Exploring Large Language Models for Knowledge Graph Completion
“A KG is generally a multi-relational graph with entities as nodes and relations as edges. Each edge is depicted as a triplet (head entity, relation, tail entity) (abbreviated as (h, r, t)), signifying the relationship between two entities, for instance, (Steve Jobs, founded, Apple Inc.). Despite their effectiveness, knowledge graphs remain incomplete. This issue leads to the challenge of knowledge graph completion, which aims to evaluate the plausibility of triples that are not present in a knowledge graph. A significant amount of research has been dedicated to knowledge graph completion. One prevalent method is knowledge graph embedding (Wang et al., 2017). However, most knowledge graph embedding models solely rely on structural information from observed triple facts, leading to issues arising from the sparsity of knowledge graphs.
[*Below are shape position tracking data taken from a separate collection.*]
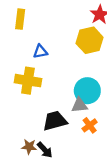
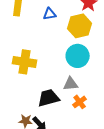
blue triangle: (40, 51) -> (50, 14), moved
cyan circle: (87, 91) -> (78, 56), moved

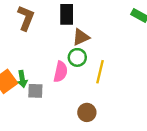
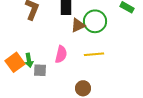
green circle: (77, 57) -> (95, 21), moved, size x1.5
yellow line: (100, 72) -> (94, 54), turned 72

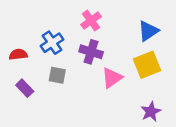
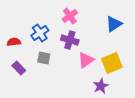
yellow square: (147, 65) -> (112, 63), moved
purple star: (151, 112) -> (101, 86), moved

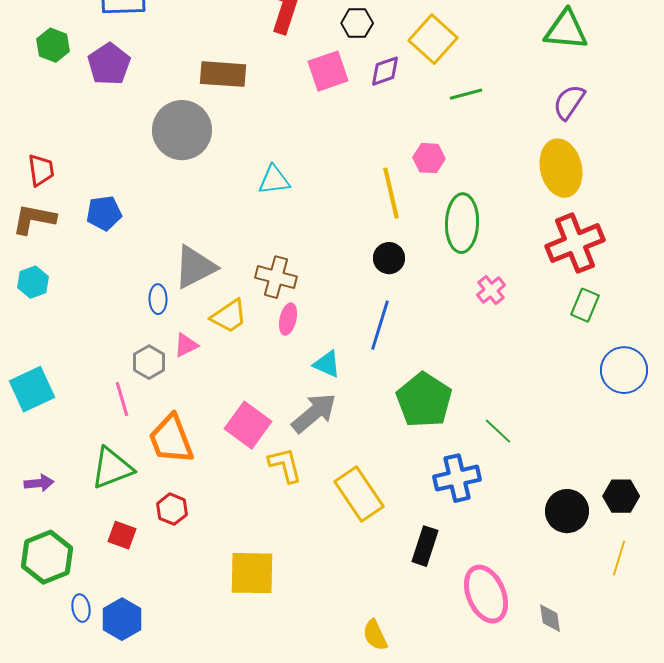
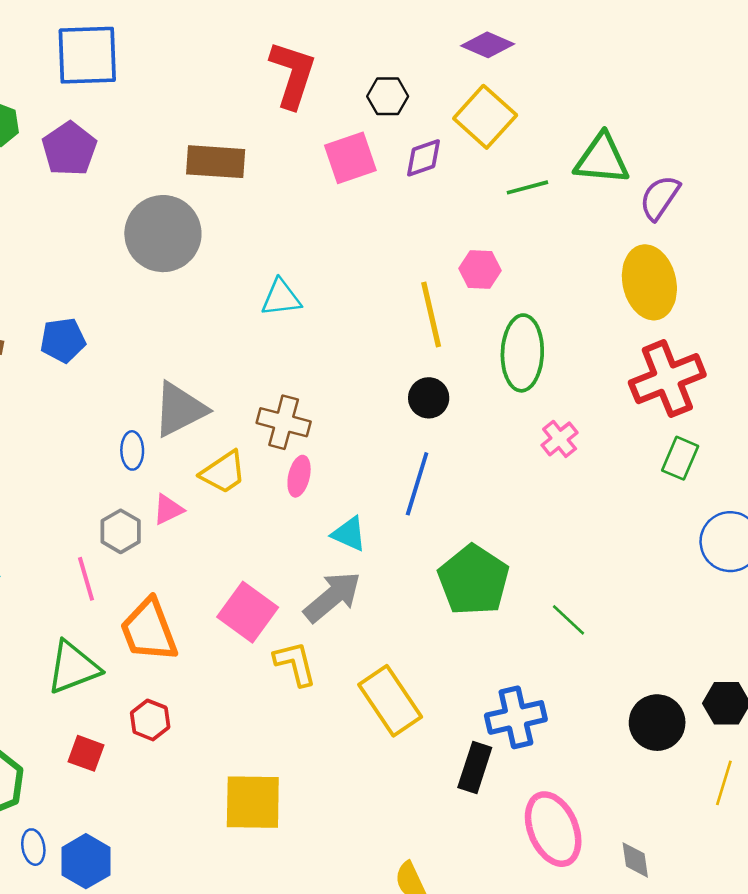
green triangle: (566, 30) -> (602, 159), moved
blue cross: (457, 478) -> (516, 717), moved

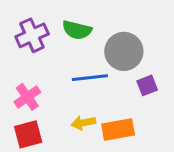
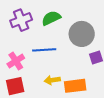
green semicircle: (77, 30) -> (51, 18), turned 138
blue line: (90, 78) -> (44, 50), moved

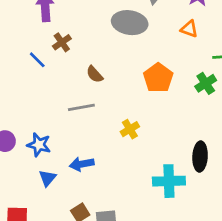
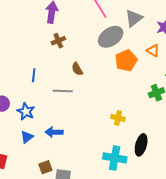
gray ellipse: (130, 23) -> (111, 37), turned -55
blue line: (37, 60) -> (34, 75), moved, turned 40
orange pentagon: (158, 78) -> (126, 61), moved
yellow cross: (130, 129) -> (118, 118), moved, turned 32

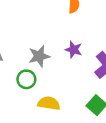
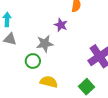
purple star: (74, 50) -> (61, 25), moved

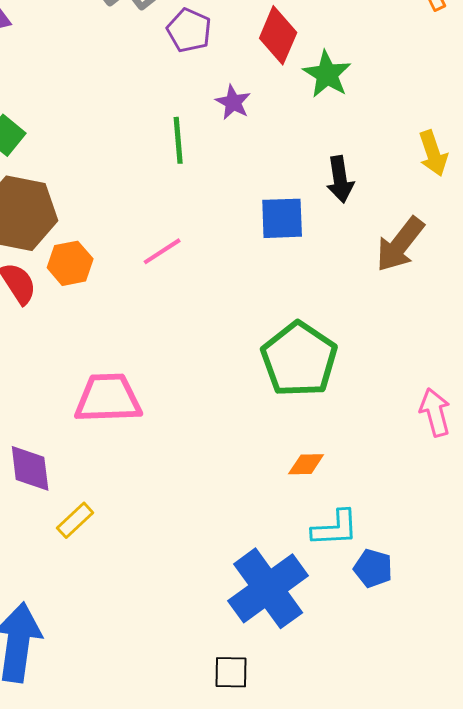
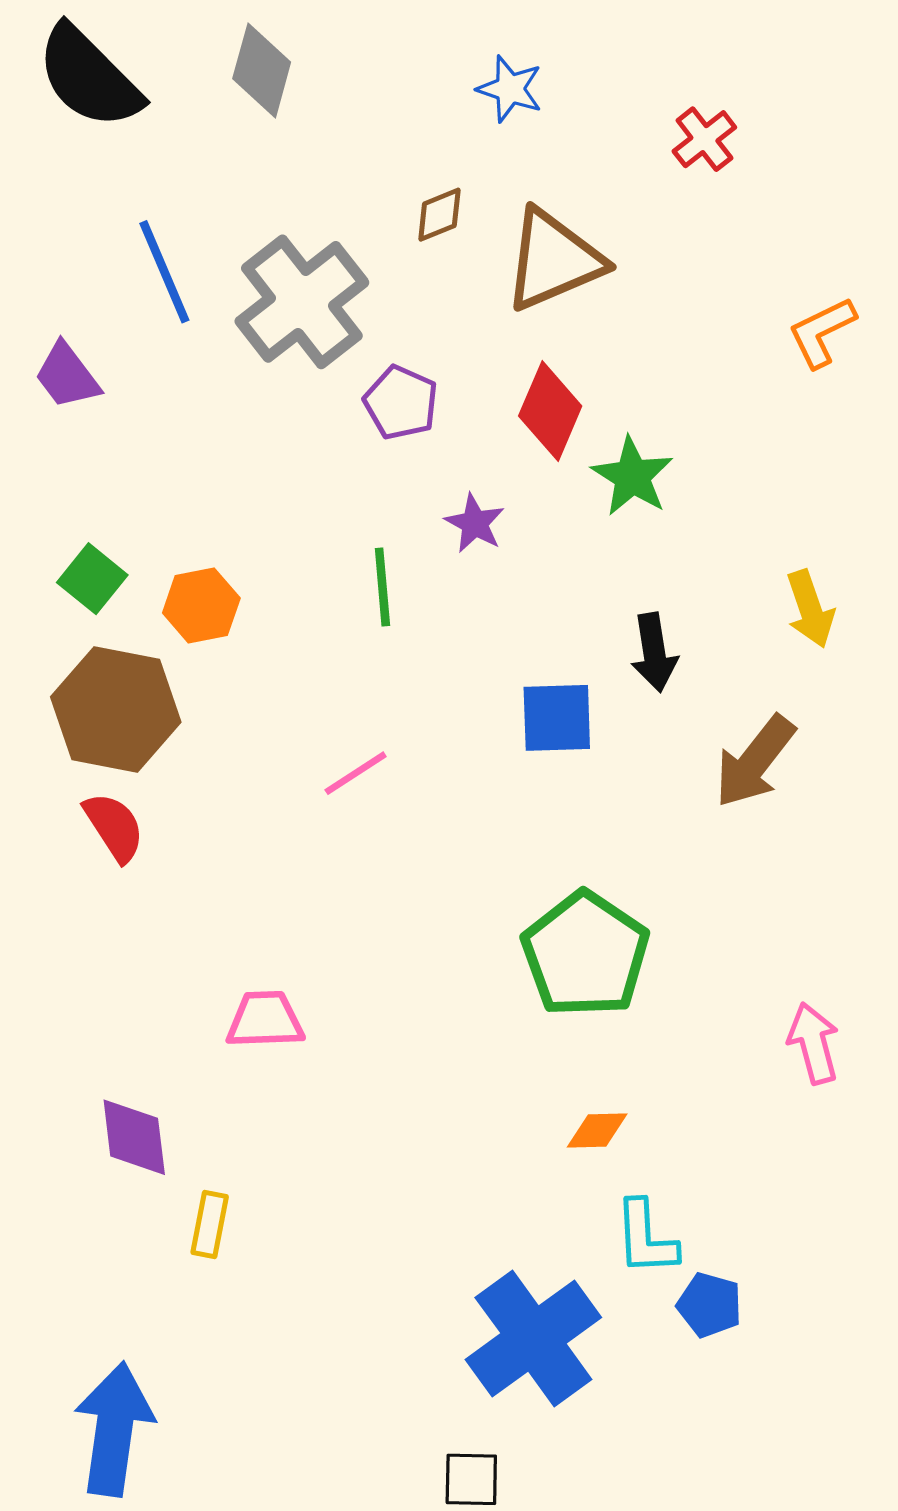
orange hexagon: (70, 263) -> (201, 605), moved
pink trapezoid: (108, 398) -> (265, 1020), size x0.7
yellow rectangle: (75, 520) -> (210, 1224), turned -36
cyan L-shape: (335, 528) -> (646, 1238), turned 90

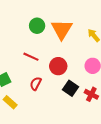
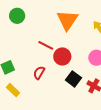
green circle: (37, 26) -> (17, 16), moved
red line: (31, 57) -> (46, 45), moved

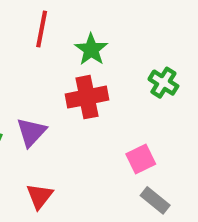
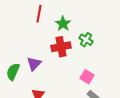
green cross: (163, 83) -> (86, 40), moved
pink square: (141, 159) -> (87, 77), turned -32

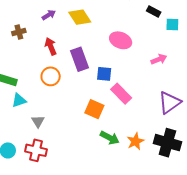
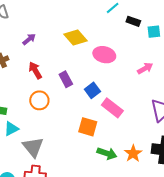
yellow diamond: (80, 17) -> (75, 38), moved
purple rectangle: (79, 59) -> (66, 79), size x0.7
blue square: (104, 74) -> (92, 90), turned -35
gray triangle: (38, 121) -> (33, 147), size x1.6

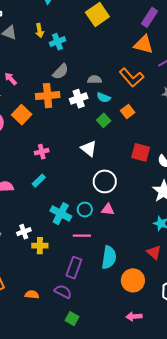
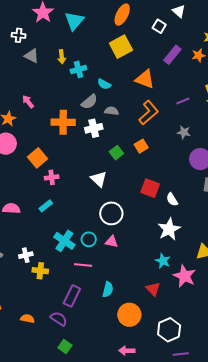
orange triangle: (144, 44) -> (145, 79), moved
gray semicircle: (61, 72) -> (89, 102), moved
orange L-shape: (132, 77) -> (149, 113), turned -95
cyan semicircle: (104, 97) -> (104, 84), moved
orange square: (22, 115) -> (38, 158), moved
cyan semicircle: (109, 257) -> (108, 289), size x0.7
In this study, we propose a novel method for knowledge graph completion using large language models. Specifically, we treat entities, relations, and triples as textual sequences and model knowledge graph completion as a sequence-to-sequence problem. We perform instruction tuning with open LLMs (LLaMA (Touvron et al., 2023) and Chat- GLM (Du et al., 2022)) on these sequences for predicting the plausibility of a triple or a candidate entity/relation.”